Holy crap. I’m leaving in 6 days. Is this for real?!
For the past week that I’ve been home, this thought hasn’t settled in me at all. I’ve kind of just being strolling by, chilling, not really planning out what I need to do…which means I haven’t been getting anything done that I need to before I leave. It only hit last Saturday night. And it wasn’t until last Saturday where I started having this sick feeling in my stomach. I never thought I’d find myself being sad to leave. I wish I wasn’t leaving so soon. I feel like I just need a little more time to relax, enjoy the pleasures of home, spend time with my best friends, and be with my family. This past year, I’ve been out and about. After second semester of freshman year, I flew straightaway to Korea; and after I came back, I had only two weeks home before I went back to school again. And now, before I have any chance to settle into home, I’m off again, except to a world that is completely unknown to me.
Anyway, enough of this emo-ness. I have been blowing so much money, especially with the AMAZING post-holiday sales. Holy mother, I’ve been having very successful trips in all my shopping ventures.
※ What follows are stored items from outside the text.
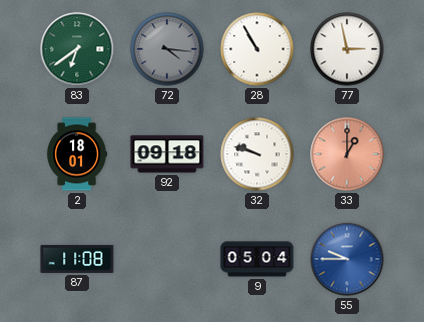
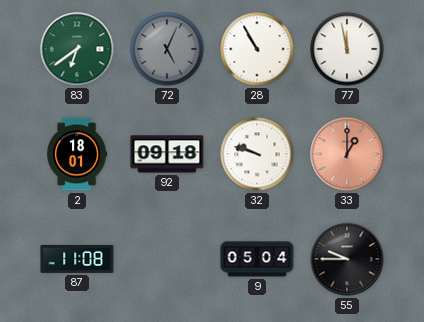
72: 4:16 -> 5:04
77: 2:58 -> 11:58
55 dial: blue -> black
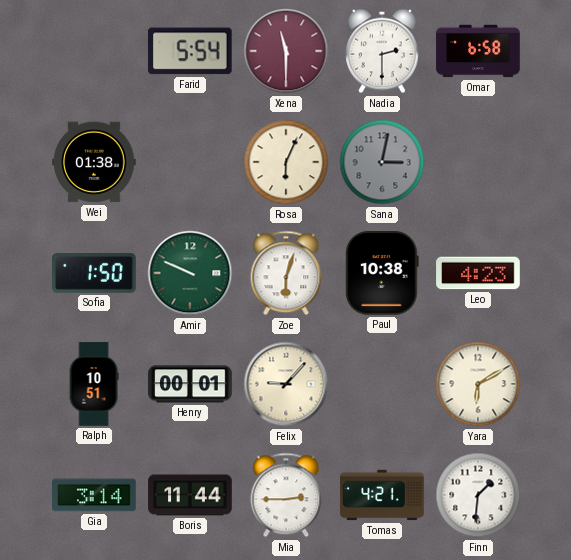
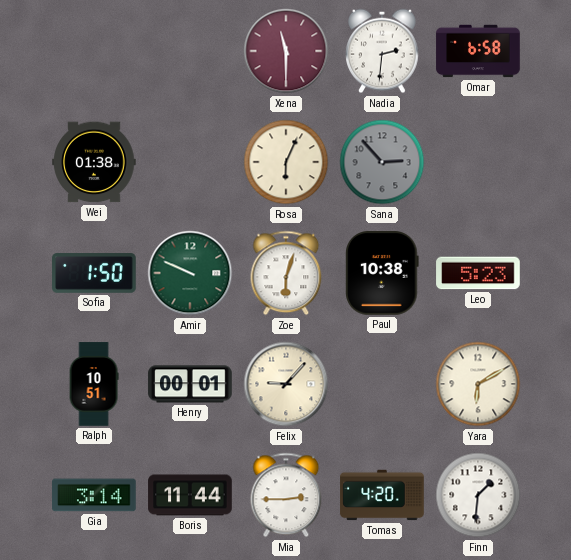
Farid: 5:54 -> none
Nadia: 2:30 -> 2:31
Sana: 3:02 -> 2:53
Leo: 4:23 -> 5:23
Tomas: 4:21 -> 4:20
I have been hitting up these sales like it is my job!
Oh, which reminds me. On the way to the Woodbury Common Outlets, my mom was confessing her anxieties about pickpocketing in Europe. I kept trying to reassure her that I would be fine, but she is one stubborn woman. She was convinced that the only way to fend off those pickpocketers is by buying me…wait prepare for this: a fanny pack. Yes, a fanny pack. So we went to the Kipling store and lo and behold, there’s a fanny pack…and the fighting begins. I think we scared about 20 customers in there with both of us screaming in Korean at each other.
We finally compromised and we settled for one of those money holders that you wear around your neck? Yeah, one of those. Still can’t believe it.
Oh well, anything’s better than a fanny pack.